Le vieillissement, jusqu’il y a peu considéré comme normal et naturel, fait l’objet désormais de recherches. Pourquoi vieillit-on ? Pourquoi nos cellules vieillissent-elles ? Et la question corollaire : comment endiguer ce processus ? Une partie de réponse vient d’être apportée par Anabelle Decottignies avec l’aide notamment du Pr Marc Francaux : par le sport !
Le vieillissement de l’organisme en général, et celui des cellules en particulier, ne cesse de passionner les chercheurs. Car trouver les modifications qui provoquent l’usure de l’organisme ouvrirait la voie à la découverte de moyens pour freiner ce processus dégénératif. Pourtant, les pistes de réponse, en plus d’être particulièrement complexes, sont nombreuses : plusieurs facteurs sont en effet impliqués. Parmi ceux-ci, il semblerait que la longueur des télomères déterminerait la durée de vie de nos cellules. « Les télomères sont des morceaux d’ADN, non codant, que l’on retrouve à l’extrémité de chaque bras des chromosomes, et qui s’usent avec l’âge puisqu’à chaque division d’une cellule-mère, les cellules-filles possèdent des télomères plus courts », explique Anabelle Decottignies, chercheuse à l’Institut de Duve. Elle s’intéresse depuis quelques années à ces télomères et à leur rôle. « Et quand l’usure de ceux-ci est très importante, la cellule entre alors en sénescence irrémédiable, qui est à l’origine du vieillissement des tissus ou de l’organisme. Cette usure constitue un mécanisme de protection de notre organisme contre le cancer : les cellules trop « abîmées » sont alors appelées à ne plus se diviser.

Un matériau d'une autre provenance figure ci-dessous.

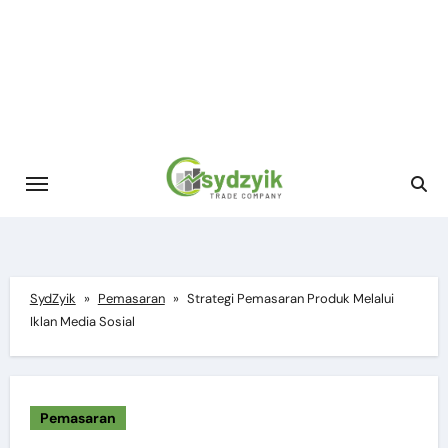
Skip
to
content
SydZyik
»
Pemasaran
»
Strategi Pemasaran Produk Melalui
Iklan Media Sosial
Pemasaran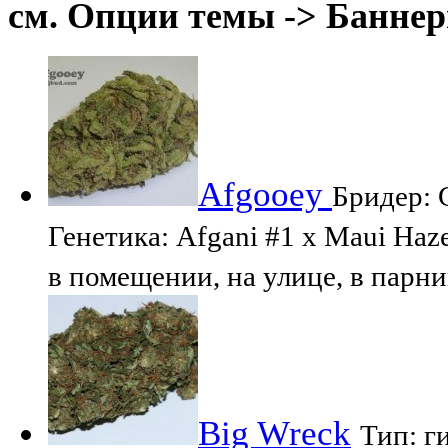
см. Опции темы -> Баннер
Afgooey
Бридер: 
Генетика: Afgani #1 x Maui Ha
в помещении, на улице, в пар
Big Wreck
Тип: г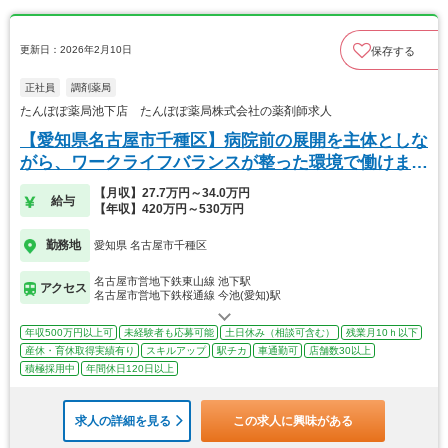
更新日：2026年2月10日
保存する
正社員
調剤薬局
たんぽぽ薬局池下店 たんぽぽ薬局株式会社の薬剤師求人
【愛知県名古屋市千種区】病院前の展開を主体としな
がら、ワークライフバランスが整った環境で働けま
す。
【月収】27.7万円～34.0万円
給与
【年収】420万円～530万円
勤務地
愛知県 名古屋市千種区
名古屋市営地下鉄東山線 池下駅
アクセス
名古屋市営地下鉄桜通線 今池(愛知)駅
年収500万円以上可
未経験者も応募可能
土日休み（相談可含む）
残業月10ｈ以下
産休・育休取得実績有り
スキルアップ
駅チカ
車通勤可
店舗数30以上
積極採用中
年間休日120日以上
求人の詳細を見る
この求人に興味がある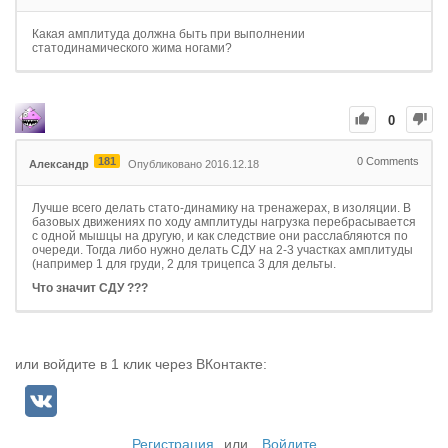
Какая амплитуда должна быть при выполнении
статодинамического жима ногами?
0
181
0
Comments
Александр
Опубликовано 2016.12.18
Лучше всего делать стато-динамику на тренажерах, в изоляции. В
базовых движениях по ходу амплитуды нагрузка перебрасывается
с одной мышцы на другую, и как следствие они расслабляются по
очереди. Тогда либо нужно делать СДУ на 2-3 участках амплитуды
(например 1 для груди, 2 для трицепса 3 для дельты.
Что значит СДУ ???
или войдите в 1 клик через ВКонтакте:
Регистрация
или
Войдите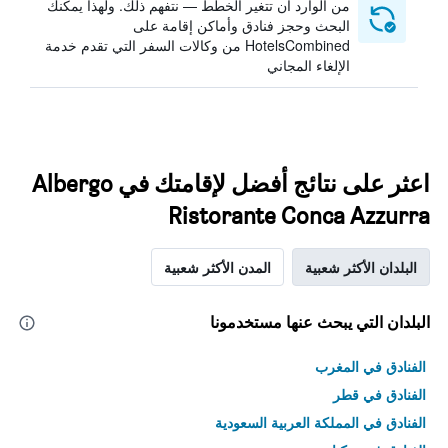
من الوارد أن تتغير الخطط — نتفهم ذلك. ولهذا يمكنك
البحث وحجز فنادق وأماكن إقامة على
HotelsCombined من وكالات السفر التي تقدم خدمة
الإلغاء المجاني
اعثر على نتائج أفضل لإقامتك في Albergo
Ristorante Conca Azzurra
البلدان الأكثر شعبية
المدن الأكثر شعبية
البلدان التي يبحث عنها مستخدمونا
الفنادق في المغرب
الفنادق في قطر
الفنادق في المملكة العربية السعودية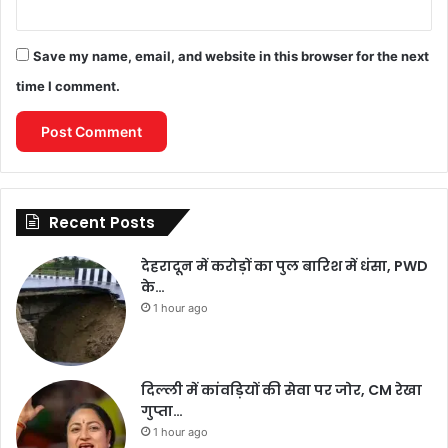
Save my name, email, and website in this browser for the next
time I comment.
Recent Posts
देहरादून में करोड़ों का पुल बारिश में धंसा, PWD
के…
1 hour ago
दिल्ली में कांवड़ियों की सेवा पर जोर, CM रेखा
गुप्ता…
1 hour ago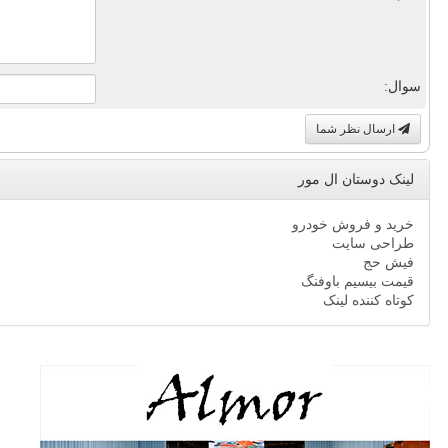
سوال:
ارسال نظر شما
لینک دوستان ال مور
خرید و فروش خودرو
طراحی سایت
فیش حج
قیمت بیسیم باوفنگ
کوتاه کننده لینک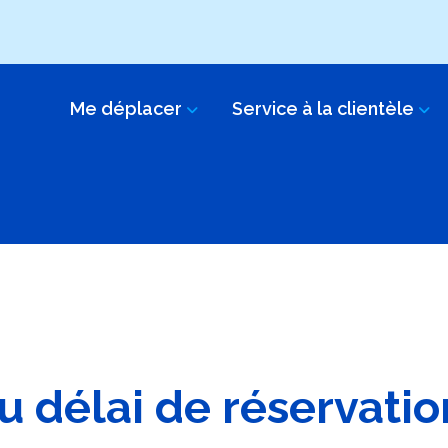
Me déplacer
Service à la clientèle
 délai de réservatio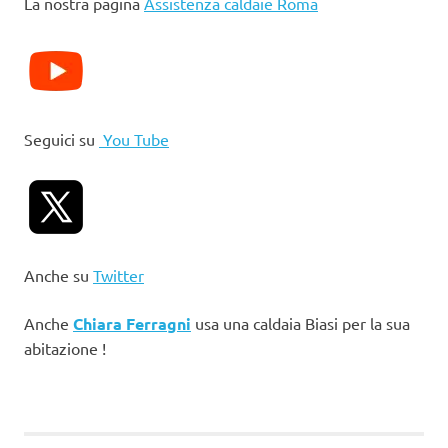
La nostra pagina
Assistenza caldaie Roma
Seguici su
You Tube
Anche su
Twitter
Anche
Chiara Ferragni
usa una caldaia Biasi per la sua
abitazione !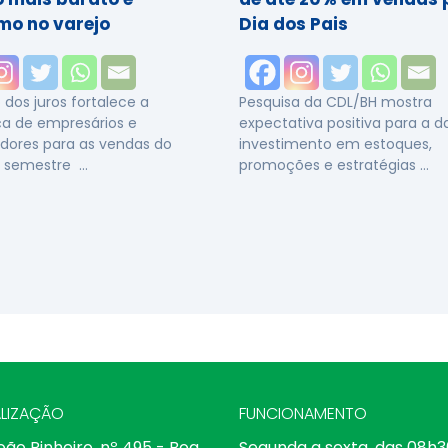
mo no varejo
Dia dos Pais
dos juros fortalece a
Pesquisa da CDL/BH mostra
a de empresários e
expectativa positiva para a 
dores para as vendas do
investimento em estoques,
 semestre …
promoções e estratégias …
LIZAÇÃO
FUNCIONAMENTO
oão Pinheiro, nº 495 - Boa
Segunda a sexta, das 08h3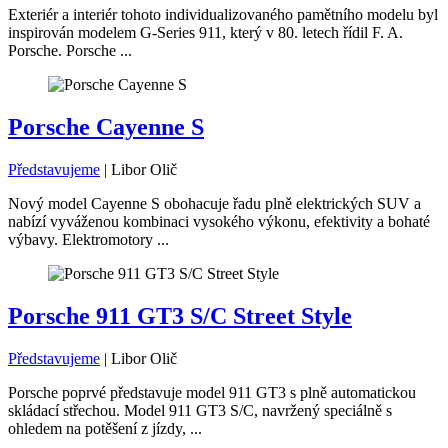
Exteriér a interiér tohoto individualizovaného pamětního modelu byl
inspirován modelem G-Series 911, který v 80. letech řídil F. A.
Porsche. Porsche ...
Porsche Cayenne S
Představujeme
|
Libor Olič
Nový model Cayenne S obohacuje řadu plně elektrických SUV a
nabízí vyváženou kombinaci vysokého výkonu, efektivity a bohaté
výbavy. Elektromotory ...
Porsche 911 GT3 S/C Street Style
Představujeme
|
Libor Olič
Porsche poprvé představuje model 911 GT3 s plně automatickou
skládací střechou. Model 911 GT3 S/C, navržený speciálně s
ohledem na potěšení z jízdy, ...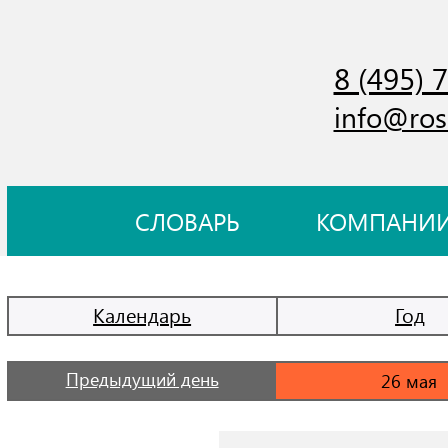
8 (495) 
info@ros
СЛОВАРЬ
КОМПАНИ
Календарь
Год
Предыдущий день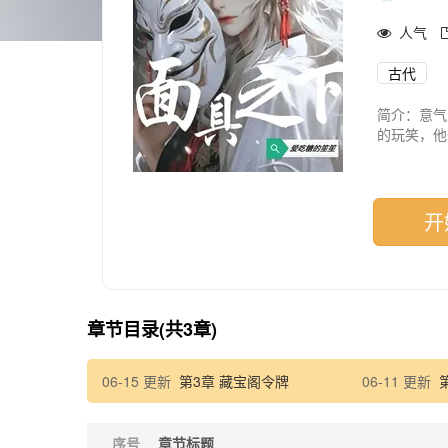
人气
古代
简介：意气
的玩笑，他
开
章节目录(共3章)
06-15 更新
第3章 藏宝阁令牌
06-11 更新
序号
章节标题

Mais il y a une exception à cette règle parmi les cellules saines (en effet, les cellules cancéreuses ont réussi à détourner cette usure et à poursuivre leurs multiplications) : les cellules germinales. « La lignée germinale est capable de se diviser indéfiniment, c’est ce qui assure la pérennité de notre espèce. Cette protection apportée à l’embryon par la lignée germinale lui permet de poursuivre ses divisions cellulaires sans vieillir prématurément. La protection sera cependant perdue en même temps que la différenciation cellulaire. »
Engouement pour la télomérase
Le secret d’éternité de notre lignée germinale ? Un système pour rallonger les télomères lors des divisions cellulaires : la télomérase. On peut donc dire que cette enzyme est « anti-vieillissement », puisqu’elle restaure les télomères. « Depuis que l’on connaît la télomérase, on assiste à un certain engouement pour essayer, dans nos cellules saines, de réveiller le gène qui la code par des traitements ! Mais chez la souris, cette stimulation de la télomérase a eu pour conséquence l’émergence de cancers… Notez pourtant que des sites internet vendent malgré tout des produits destinés à stimuler la télomérase, mais vu les doses tellement faibles que ces produits comportent, et malgré un prix très élevé – autour de 1000 euros – leur effet est nul. » Et heureusement, vu le peu de recul et de connaissances des effets à long terme, celui que l’on a vu étant l’apparition de cancers dans des animaux de laboratoire…
Alors est-il possible de retarder autrement l’usure des télomères et le vieillissement cellulaire tout en ne dotant pas nos cellules de vie éternelle qui les mène dangeureusement vers le cancer ? « Nos cellules se divisent, ça les fait vieillir car leurs télomères se raccourcissent, et on ne peut rien y faire. Mais il existe d’autres formes d’agressions qui vont user nos télomères et nos cellules de manière précoce : le stress oxydatif, la pollution, etc. Les télomères sont très sensibles à ces agressions mais disposent néanmoins d’une protection, que l’on pourrait comparer à un vernis composé de molécules qui forment une sorte de bouclier autour des télomères : on les appelle TERRA. Leur production est favorisée par un facteur de transcription appelé NRF-1. Si ce vernis est « écaillé », ce facteur de transcription veillera à ce qu’il soit renouvelé, par la stimulation des TERRA. Nous y parvenons en laboratoire où ce lien a pu être observé », poursuit Anabelle Decottignies.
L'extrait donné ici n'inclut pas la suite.